Or maybe not. Maybe there's a trick to indefinite cellular repair and replacement. It's just not anywhere on the horizon. If it exists, the closest we've come so far is hypothesis. Nothing we've tried has successfully undone aging, even at a single cell level.

[–] echodot@feddit.uk 1 points 4 hours ago* (last edited 4 hours ago) (1 children)

But there's a real possibility that "anti-aging" is, at its heart, a war against entropy that we can't win.

You're going to need to provide some citation on that one because I see no evidence that this is a fundamentally unsolvable problem. It's not a mathematics issue, it's a scientific one. As far as I can tell there's no biological reason that organisms need to age and die, (see lobsters) so it isn't a war against entropy because entropy isn't biological aging. They have nothing to do with each other.

All of the above you would know if you weren't intent on being a disingenuous twit.

[–] UnderpantsWeevil@lemmy.world 1 points 3 hours ago

You’re going to need to provide some citation on that one

I linked to the podcast which has citations to the research in the show notes.

All of the above you would know if you weren’t intent on being a disingenuous twit.

Take it up with the Second Law of Thermodynamics and Decay Theory of Immediate Memory. You're trying to turn a human into a Ship of Theseus, but at best all you're doing is imperfectly copying and replicating the information therein. We run into the same problems with computer memory, and the only real working solution is to make multiple perfect copies at discrete intervals as backup.

That's simply not possible at the cellular level at this time. Nor would backup/restore of cellular data be a practical solution, particularly as it regards the human brain, any time in the foreseeable future.

You're doomed to die, just like everything else that's existed to date.

[–] Fedizen@lemmy.world 6 points 1 day ago

Its wild this research is even being attempted, its borderline unethical to experiment on otherwise healthy people.

I fully don't expect immune system driven aging to be understood until the Thymus better understood.

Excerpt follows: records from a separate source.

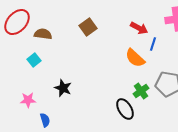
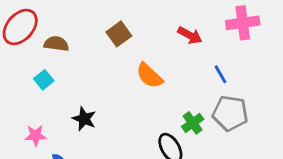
blue line: (153, 44) -> (220, 74), moved, turned -48
orange semicircle: (135, 58) -> (150, 76), moved

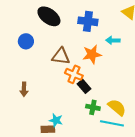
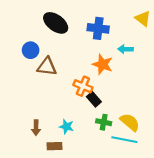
orange star: (92, 54) -> (103, 64), turned 30
brown triangle: (61, 56) -> (47, 67), moved
brown arrow: (24, 89) -> (36, 128), moved
cyan star: (56, 120) -> (67, 127), moved

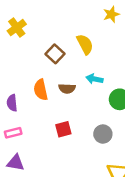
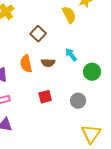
yellow semicircle: (85, 44) -> (69, 15), moved
cyan arrow: (95, 79) -> (71, 55), turned 40

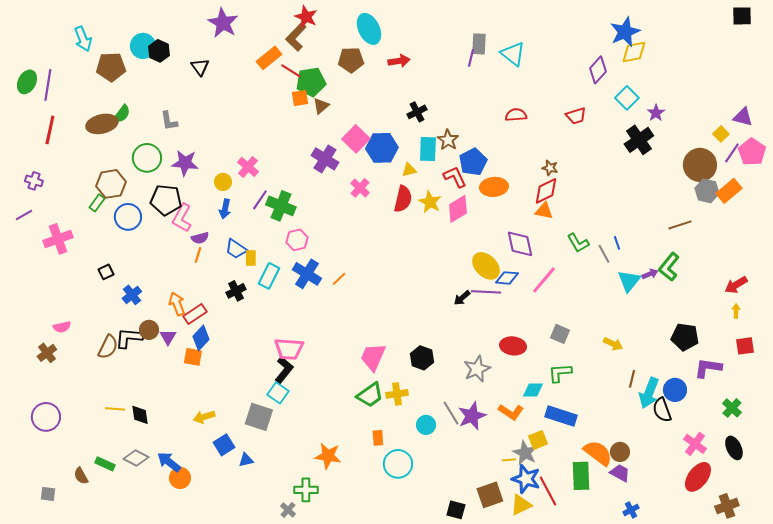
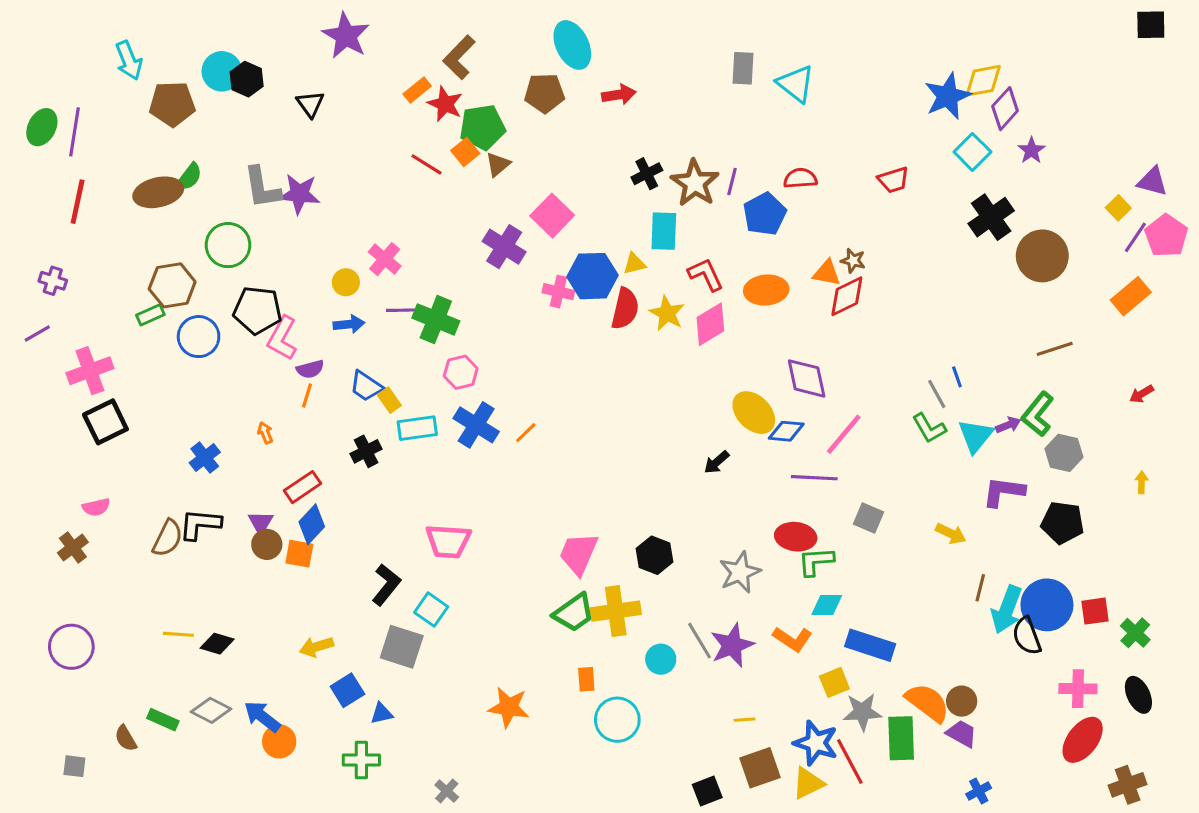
red star: (306, 17) -> (445, 104), moved
blue star: (625, 32) -> (948, 96), moved
orange rectangle: (269, 58) -> (417, 90), size x0.7
purple line: (471, 58) -> (732, 181), moved
purple diamond: (598, 70) -> (1005, 109), moved
red line: (291, 71) -> (427, 164), moved
orange square: (300, 98) -> (465, 152), turned -30
purple star: (656, 113) -> (1031, 150), moved
gray L-shape: (169, 121) -> (262, 188), size x1.4
brown star: (448, 140) -> (695, 183), moved, size x1.4
blue hexagon: (382, 148) -> (592, 276), moved
blue pentagon: (473, 162) -> (765, 214), moved
purple star: (185, 163) -> (299, 194), moved
brown circle: (700, 165) -> (1042, 256), moved
pink cross: (360, 188) -> (558, 292), turned -30
gray hexagon: (707, 191) -> (1064, 453), moved
purple line: (260, 200) -> (403, 310), turned 55
green rectangle: (97, 203) -> (150, 315), turned 30
blue arrow: (225, 209) -> (349, 324), turned -108
orange triangle: (544, 211) -> (827, 273), moved
green L-shape: (578, 243) -> (929, 428), moved
yellow rectangle: (251, 258) -> (389, 400), turned -35
black square: (106, 272) -> (105, 422), moved, size x1.8
cyan rectangle: (269, 276) -> (417, 428), turned 55
red arrow: (736, 285) -> (1142, 394), moved, size x0.7
purple line: (486, 292) -> (814, 478), moved
orange arrow: (177, 304) -> (265, 433), moved, size x0.6
brown circle: (149, 330) -> (267, 544), moved
red square: (745, 346) -> (1095, 611), moved
purple L-shape: (708, 368) -> (1004, 492), moved
black L-shape: (284, 370) -> (386, 585), moved
green L-shape: (560, 373) -> (816, 561), moved
blue circle: (675, 390) -> (1047, 605), size x1.4
yellow cross: (397, 394) -> (616, 611), size x1.4
black diamond: (140, 415) -> (217, 644), turned -65
pink cross: (695, 444) -> (1078, 689), turned -35
gray star: (525, 453) -> (862, 712), moved, turned -30
yellow line: (509, 460) -> (744, 720), moved
green cross: (306, 490) -> (361, 760), moved
black square: (456, 510) -> (707, 791), turned -36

DNA reproduction and telomere related aging will not be addressable until cell to cell signaling is finally mapped, and methylation activation/deactivation can be targeted.

Most likely some kind of cloned brain tissue can help reduce age-related cognitive decline and some diseases. Imo we'd get far more out of targeting specific diseases than going after aging.

I'd be fine with billionaires getting it first. As much as I'm not a fan of late stage capitalism, I refuse to cut off my nose to spite my face; they got A/C, feather beds, cars, baths, and all sorts of other luxuries long before us plebs got them. Let them beta test the stuff, and by the time the economies of scale pick up enough for it to be affordable to the rest of us, the kinks will be worked out.

Of course there's always the possibility of a cartel withholding it from the masses, but that's what the second amendment and guillotines were invented for.

[–] xia@lemmy.sdf.org 5 points 1 day ago (1 children)

Brain updates? Now with integrated thought-crime prevention using AI-safety training data.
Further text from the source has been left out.